**WORK TASK:**
In the data below, how many lines contain the string "also"? Reply with the number only.

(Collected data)

=== Section Start ===

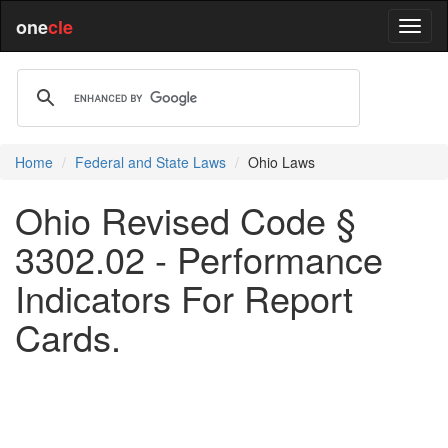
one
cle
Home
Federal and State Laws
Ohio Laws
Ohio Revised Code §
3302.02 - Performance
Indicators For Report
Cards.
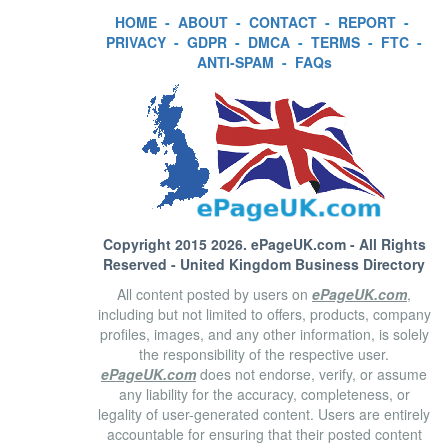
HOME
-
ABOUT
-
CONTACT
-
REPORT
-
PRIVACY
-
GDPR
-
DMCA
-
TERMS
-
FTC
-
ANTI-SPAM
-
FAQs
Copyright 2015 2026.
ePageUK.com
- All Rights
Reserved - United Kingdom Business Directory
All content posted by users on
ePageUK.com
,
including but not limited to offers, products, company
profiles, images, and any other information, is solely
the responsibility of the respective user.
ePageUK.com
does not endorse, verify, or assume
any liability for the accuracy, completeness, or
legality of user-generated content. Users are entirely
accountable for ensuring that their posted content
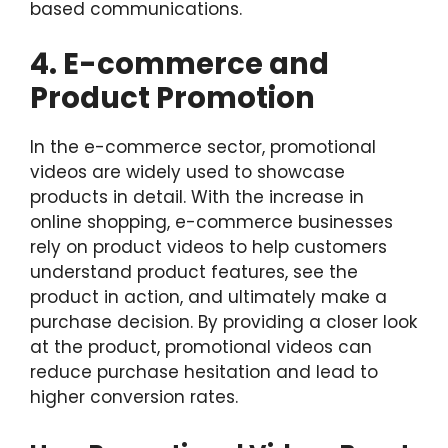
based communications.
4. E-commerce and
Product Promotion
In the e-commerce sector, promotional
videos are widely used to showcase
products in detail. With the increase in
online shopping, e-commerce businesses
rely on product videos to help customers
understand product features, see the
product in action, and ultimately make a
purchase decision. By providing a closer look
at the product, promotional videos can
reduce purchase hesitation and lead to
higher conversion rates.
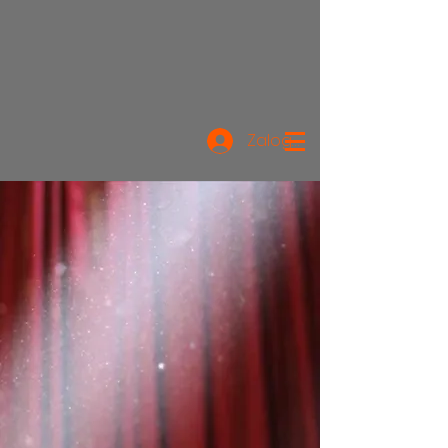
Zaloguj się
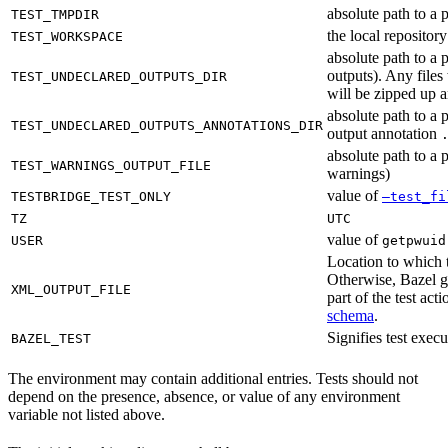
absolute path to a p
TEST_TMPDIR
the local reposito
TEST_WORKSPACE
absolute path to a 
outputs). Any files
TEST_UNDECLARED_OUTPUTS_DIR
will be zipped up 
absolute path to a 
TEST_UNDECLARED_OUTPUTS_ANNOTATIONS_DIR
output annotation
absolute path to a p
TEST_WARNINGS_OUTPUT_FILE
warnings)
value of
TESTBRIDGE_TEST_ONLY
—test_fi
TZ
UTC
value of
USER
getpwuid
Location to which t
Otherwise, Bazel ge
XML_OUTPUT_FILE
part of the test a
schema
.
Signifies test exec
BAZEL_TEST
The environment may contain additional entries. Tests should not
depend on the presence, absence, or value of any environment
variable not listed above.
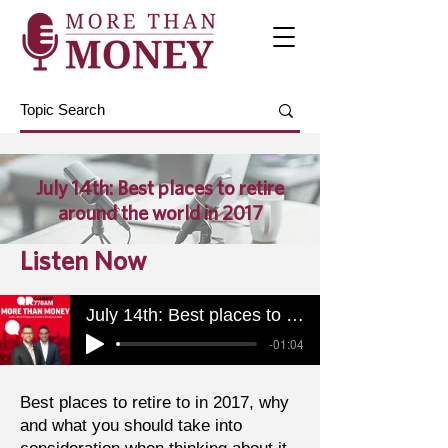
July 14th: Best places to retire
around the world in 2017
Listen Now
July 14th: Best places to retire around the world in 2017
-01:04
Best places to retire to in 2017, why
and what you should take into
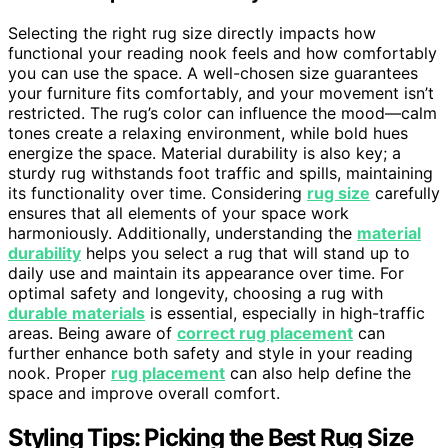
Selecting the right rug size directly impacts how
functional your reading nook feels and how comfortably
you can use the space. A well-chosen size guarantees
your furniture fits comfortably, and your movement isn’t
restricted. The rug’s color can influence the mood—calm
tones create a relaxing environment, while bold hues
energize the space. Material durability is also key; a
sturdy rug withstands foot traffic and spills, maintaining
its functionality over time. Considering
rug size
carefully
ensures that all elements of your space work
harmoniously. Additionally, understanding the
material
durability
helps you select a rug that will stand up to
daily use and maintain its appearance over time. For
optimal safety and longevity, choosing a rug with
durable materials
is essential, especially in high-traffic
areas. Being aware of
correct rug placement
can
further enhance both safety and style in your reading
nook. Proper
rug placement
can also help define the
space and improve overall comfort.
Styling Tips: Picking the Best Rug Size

=== Section End ===

**RESPONSE TO THE TASK:**
2